Thank you for the comments concerning our manuscript entitled “Machine learning-driven identification of exosome-related genes in head and neck squamous cell carcinoma for prognostic evaluation and drug response prediction”. Those comments are all valuable and very helpful for revising and improving our paper, as well as important guiding significance to our researches. We have studied comments carefully and have made correction which we hope meet with approval. Revised portion are marked in yellow in the paper and the respond to the reviewer’s comments are as folowing.

1) Please change "support" to "Support" (line 118).

Respond: We changed "support" to "Support" (line 120).

2) Please replace "random" with "Random" (lines 122, 296).

Respond: We have replaced "random" with "Random" (lines 124, 319).

3) Please change "Forest" to "forest" (line 125).

Respond: We have changed "Forest" to "forest" (line 127).

4) Please replace "using" with "using the" (line 129).

Respond: We have replaced "using" with "using the" (line 131).

5) Please change "quantified" to "was used to quantify" or "was deployed to quantify" (line 149).

Respond: We have changed "quantified" to "was deployed to quantify" (line 153).

6) The link "https://cadd.labshare.cn/cb-dock2/in-171 dex.php" (line 171) is dysfunctional. Please fix.

Respond: We have modified the link and it can now open normally (line 174).

7) Please replace "are" with "were" (line 179).

Respond: We have replaced "are" with "were" (line 182).

8) Please change "glycosaminoglyca" to "glycosaminoglycan" (line 230).

Respond: We have changed "glycosaminoglyca" to "glycosaminoglycan" (line 242).

9) Please replace "Gene Hits" with "gene hits" (line 257).

Respond: We have replaced "Gene Hits" with "gene hits" (line 279).

10) Please change "higher" to "higher is" (line 258).

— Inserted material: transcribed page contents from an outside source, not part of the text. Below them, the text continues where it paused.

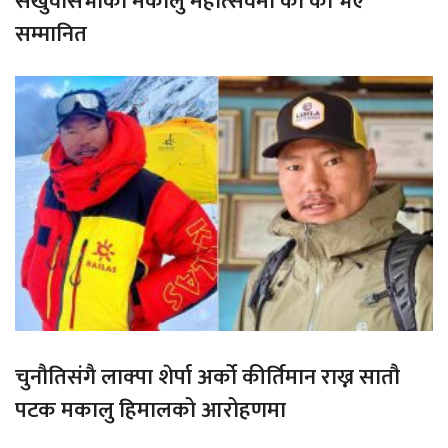
संखुवासभाको मकालु महोत्सवमा को को भए
सम्मानित
चुनौतिसंगै लाक्पा शेर्पा अर्को कीर्तिमान राख्न सातौ
पटक मकालु हिमालको आरोहणमा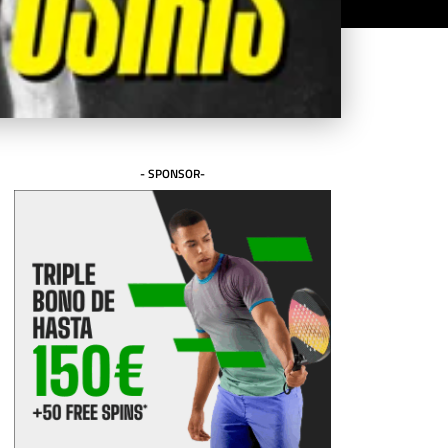
- SPONSOR-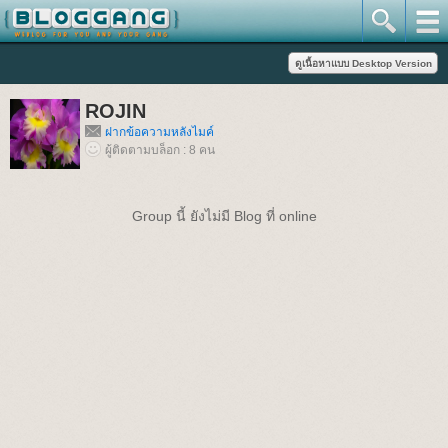
ROJIN
ฝากข้อความหลังไมค์
ผู้ติดตามบล็อก : 8 คน
Group นี้ ยังไม่มี Blog ที่ online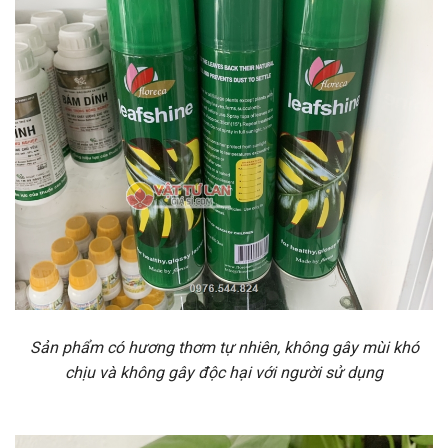
Sản phẩm có hương thơm tự nhiên, không gây mùi khó
chịu và không gây độc hại với người sử dụng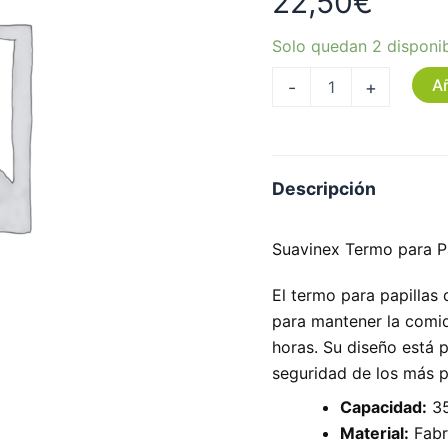
22,50
€
Solo quedan 2 disponi
Añ
-
+
Descripción
Suavinex Termo para P
El termo para papillas
para mantener la comid
horas. Su diseño está 
seguridad de los más 
Capacidad:
35
Material:
Fabri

Respond: We have changed "higher" to "higher is" (line 281).

11) Please replace "Ranked List Metric" with "ranked list metric" (line 260).

Respond: We have replaced "Ranked List Metric" with "ranked list metric" (line 282).

12) Please change "significant" to "significant is the" (line 261).

Respond: We have changed "significant" to "significant is the" (line 283).

13) Please replace "(λ = 15) value" with "value (λ = 15)" (line 276).

Respond: We have replaced "(λ = 15) value" with "value (λ = 15)" (line 298).

14) Please change "n=10" to "n = 10" (line 294).

Respond: We have changed "n=10" to "n = 10" (line 317).

15) Please replace "axis "Importance"" with "axis" (line 299).

Respond: We have replaced "axis "Importance"" with "axis" (line 321).

16) Please change "and" to "while" (line 299).

Respond: We have changed "and" to "while" (line 321).

17) Please replace ""importance"" with "importance" (line 302).

Respond: We have replaced ""importance"" with "importance" (line 339).

18) Please change "Gene" to "Genes" (lines 323, 338).

Respond: We have changed "Gene" to "Genes" (lines 362, 372).

19) Please replace "dataset GSE83519" with "the GSE83519 dataset" (line 339).

Respond: We have replaced "dataset GSE83519" with "the GSE83519 dataset" (line 374).

20) Please change "Myeloid-derived" to "myeloid-derived" (line 358).

Respond: We have changed "Myeloid-derived" to "myeloid-derived" (line 406).

21) Please replace "individual gene involvement" with "the involvement of individual genes" (line 408).

Respond: We have replaced "individual gene involvement" with "the involvement of individual genes" (line 479).

22) Please change "oral squamous cell carcinoma (OSCC)" to "OSCC" (line 463).

Respond: We have changed "oral squamous cell carcinoma (OSCC)" to "OSCC" (line 544).